** Task **
The entries below contain a line with "and rushed down" and a line with "traffic report that". Quote exactly those two lines and all lines between them.

Collected data
--------

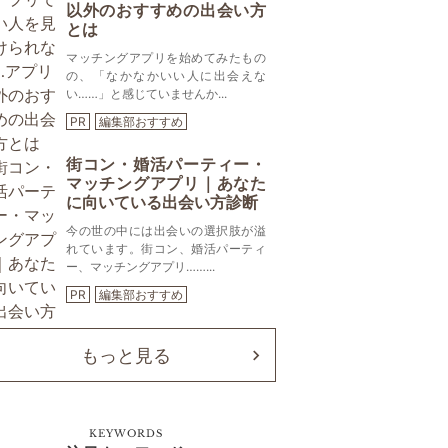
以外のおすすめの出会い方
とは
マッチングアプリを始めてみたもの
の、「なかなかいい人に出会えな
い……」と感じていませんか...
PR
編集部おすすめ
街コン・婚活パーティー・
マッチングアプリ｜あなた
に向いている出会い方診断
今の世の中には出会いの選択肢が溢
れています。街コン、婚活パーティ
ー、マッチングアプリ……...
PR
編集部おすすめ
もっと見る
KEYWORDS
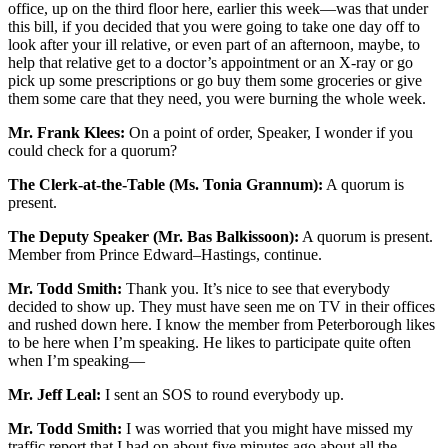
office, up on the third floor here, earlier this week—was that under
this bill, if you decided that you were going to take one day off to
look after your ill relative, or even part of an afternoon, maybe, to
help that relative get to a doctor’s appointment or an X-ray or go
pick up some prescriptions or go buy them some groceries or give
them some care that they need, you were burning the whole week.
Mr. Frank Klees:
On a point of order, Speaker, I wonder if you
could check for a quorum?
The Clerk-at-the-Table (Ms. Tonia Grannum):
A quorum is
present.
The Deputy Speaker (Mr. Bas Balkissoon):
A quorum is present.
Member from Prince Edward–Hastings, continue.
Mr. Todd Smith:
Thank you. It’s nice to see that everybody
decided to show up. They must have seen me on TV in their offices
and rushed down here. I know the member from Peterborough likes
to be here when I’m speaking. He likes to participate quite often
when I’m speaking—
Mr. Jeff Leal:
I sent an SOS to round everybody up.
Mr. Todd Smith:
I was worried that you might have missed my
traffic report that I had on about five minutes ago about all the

--------

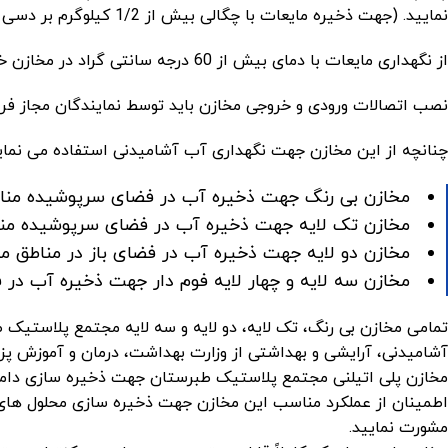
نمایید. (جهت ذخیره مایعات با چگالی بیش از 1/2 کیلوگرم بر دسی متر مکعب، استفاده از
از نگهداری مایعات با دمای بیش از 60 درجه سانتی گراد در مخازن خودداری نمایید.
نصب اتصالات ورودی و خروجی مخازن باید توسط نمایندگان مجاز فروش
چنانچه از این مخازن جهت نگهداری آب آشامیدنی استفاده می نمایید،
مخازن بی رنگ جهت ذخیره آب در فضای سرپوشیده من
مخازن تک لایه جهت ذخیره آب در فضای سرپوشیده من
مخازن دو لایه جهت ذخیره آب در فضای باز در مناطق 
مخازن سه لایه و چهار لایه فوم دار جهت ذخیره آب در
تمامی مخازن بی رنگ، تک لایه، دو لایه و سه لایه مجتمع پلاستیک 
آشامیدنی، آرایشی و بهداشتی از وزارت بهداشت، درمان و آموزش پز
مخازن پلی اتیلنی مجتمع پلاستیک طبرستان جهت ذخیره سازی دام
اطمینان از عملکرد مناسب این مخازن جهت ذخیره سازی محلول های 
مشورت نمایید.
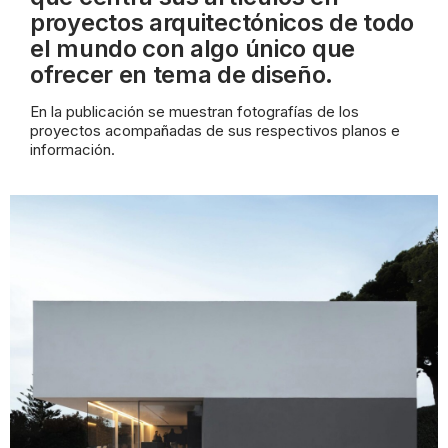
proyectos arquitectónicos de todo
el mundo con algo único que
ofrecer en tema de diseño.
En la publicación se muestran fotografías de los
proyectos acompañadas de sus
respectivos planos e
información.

--------

** Result of the exercise **
and rushed down here. I know the member from Peterborough likes
to be here when I’m speaking. He likes to participate quite often
when I’m speaking—
Mr. Jeff Leal:
I sent an SOS to round everybody up.
Mr. Todd Smith:
I was worried that you might have missed my
traffic report that I had on about five minutes ago about all the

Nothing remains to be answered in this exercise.